On the other hand, Dreyer et al reported similar reductions in HbA1c (−0.14%) with insulin glulisine and insulin lispro over a 26-week study in patients with type 1 diabetes (insulin glulisine, n = 339; insulin lispro, n = 333).22 In that study, there was a significant difference in changes in daily dose of insulin; −0.86 U in the insulin glulisine group and + 1.01 U in the insulin lispro group.
Meanwhile, Hoogma et al described that insulin glulisine can be safely used in continuous subcutaneous insulin infusion (CSII) and does not have any adverse clinical implications compared with insulin aspart.23 These data suggest that insulin glulisine may be useful in achieving glycemic control that is greater than that with regular insulin and similar to that with the other rapid-acting insulin analogs.
Hypoglycemia
In terms of hypoglycemia, the Cochrane review of clinical studies found a lower incidence of severe hypoglycemic episodes with rapid-acting insulin analogs (median 21.8 episodes per 100 person-years in type 1 diabetes and 0.3 in type 2 diabetes) compared with regular insulin (median 46.1 episodes per 100 person-years in type 1 diabetes and 1.4 in type 2 diabetes).19 Although only one study using insulin glulisine was included in that review, the study by Garg et al showed a non-significant reduction in severe hypoglycemic episodes in the insulin glulisine groups (8.4% with premeal insulin glulisine and 8.4% with postmeal insulin glulisine vs 10.1% with premeal regular insulin).20
Dailey et al reported that the proportion of patients with serious hypoglycemia was comparable between the insulin glulisine (n = 15, 3.4%) and regular insulin (n = 11, 2.5%) groups. The adjusted mean change in body weight was also similar in both treatment groups (glulisine, 1.8 kg; regular insulin, 2.0 kg).21
In Dreyer’s study, the hypoglycemic episodes were comparable between insulin glulisine and insulin lispro; 3.64 ± 4.49 symptomatic hypoglycemic events per patient-month with insulin glulisine and 3.48 ± 4.38 with insulin lispro; the respective rates for severe hypoglycemia were 0.03 ± 0.12 and 0.02 ± 0.11 events per patient-month and for nocturnal hypoglycemia were 0.55 ± 0.94 and 0.53 ± 0.84 events per patient-month.22
These data suggest that, at least, insulin glulisine does not increase hypoglycemia compared with the other short-acting insulin products.
Quality of life
I searched Medline for published articles with terms related to “glulisine” and “quality-of-life”. Although this search provided 8 articles, there was no original research article.

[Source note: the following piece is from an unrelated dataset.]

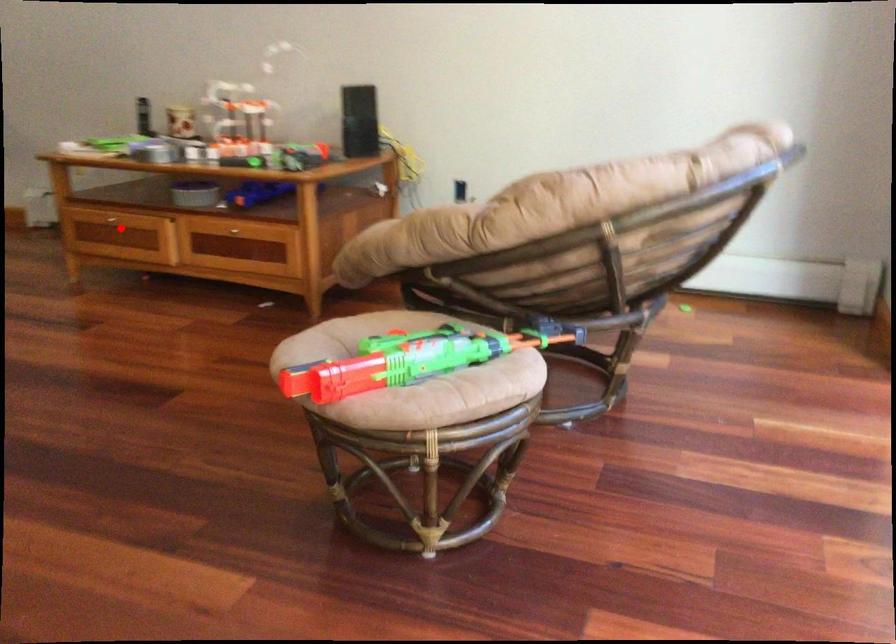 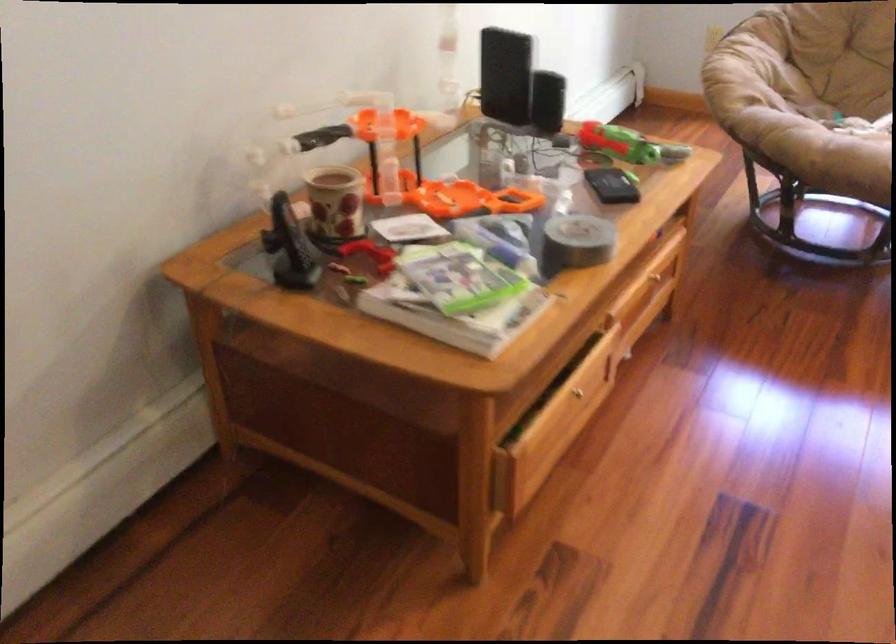 Question: I am providing you with two images of the same scene from different viewpoints. Image1 has a red point marked. In image2, the corresponding 3D location appears at what relative position? Reply with the corresponding letter.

Therefore, I describe the rapid-acting insulin analogs on quality-of life. In terms of quality of life and treatment satisfaction, only 12 of the 49 studies assessed in the Cochrane review included reported these data. Of these 12 studies, 7 used the Diabetes Treatment Satisfaction Questionnaire (DTSQ);19 3 studies found no significant difference in DTSQ between the treatment arms,24–26 and 4 studies showed an improvement in the analog group.27–30
Immunogenicity and safety
Because the history of insulin glulisine is still limited, I cannot describe its immunogenicity. For insulin lispro and insulin aspart, the structural changes were initially reported to result in decreased immunogenicity in in vivo studies.9,31 However, recent studies of insulin allergy demonstrated the existence of clinical allergy to these new insulin analogs and to regular insulin.32–34 Because insulin glulisine contains polysorbate 20 and trometamol as well as structural changes, one may anticipate different immunogenicity profiles compared with regular insulin.
Use of insulin glulisine in clinical settings
So far, there are few clinical studies of insulin glulisine. Firm conclusions cannot therefore be made on the utility of this new insulin analog. However, as mentioned above, insulin glulisine appears to have the most rapid onset of action of the insulin analogs and, in addition, may provide better glycemic control and reduced risk of hypoglycemia compared with regular insulin. This new insulin analog may be particularly useful in patients with high risk of hypoglycemia or insulin allergy and could also be a useful insulin to be considered for insulin pump therapy. In the future, more clinical use and good randomized long-term clinical studies with insulin glulisine will reveal the true value of this novel insulin analog.
Footnotes
Disclosures
The author declares no conflicts of interest.